- _Exercise goal_: The required result is a copy of each line below in which "yang" appears.
** Supplied records follows **
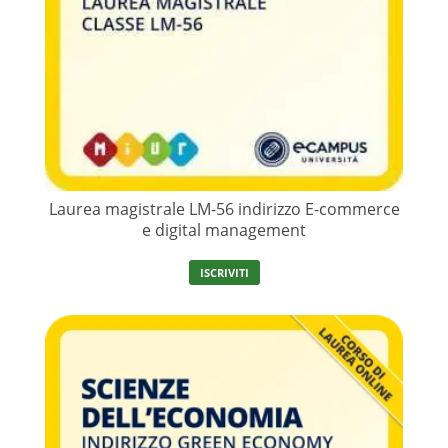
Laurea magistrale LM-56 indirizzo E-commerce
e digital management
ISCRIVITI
** End of Supplied records **
** Supplied records follows **
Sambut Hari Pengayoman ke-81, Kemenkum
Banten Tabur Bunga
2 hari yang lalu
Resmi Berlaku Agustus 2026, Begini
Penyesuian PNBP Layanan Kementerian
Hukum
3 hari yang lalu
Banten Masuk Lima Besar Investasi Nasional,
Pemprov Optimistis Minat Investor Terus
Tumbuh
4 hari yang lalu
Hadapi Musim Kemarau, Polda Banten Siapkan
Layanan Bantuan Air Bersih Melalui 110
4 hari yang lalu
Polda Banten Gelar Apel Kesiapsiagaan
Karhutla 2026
** End of Supplied records **
- _Task solution_:
2 hari yang lalu
3 hari yang lalu
4 hari yang lalu
4 hari yang lalu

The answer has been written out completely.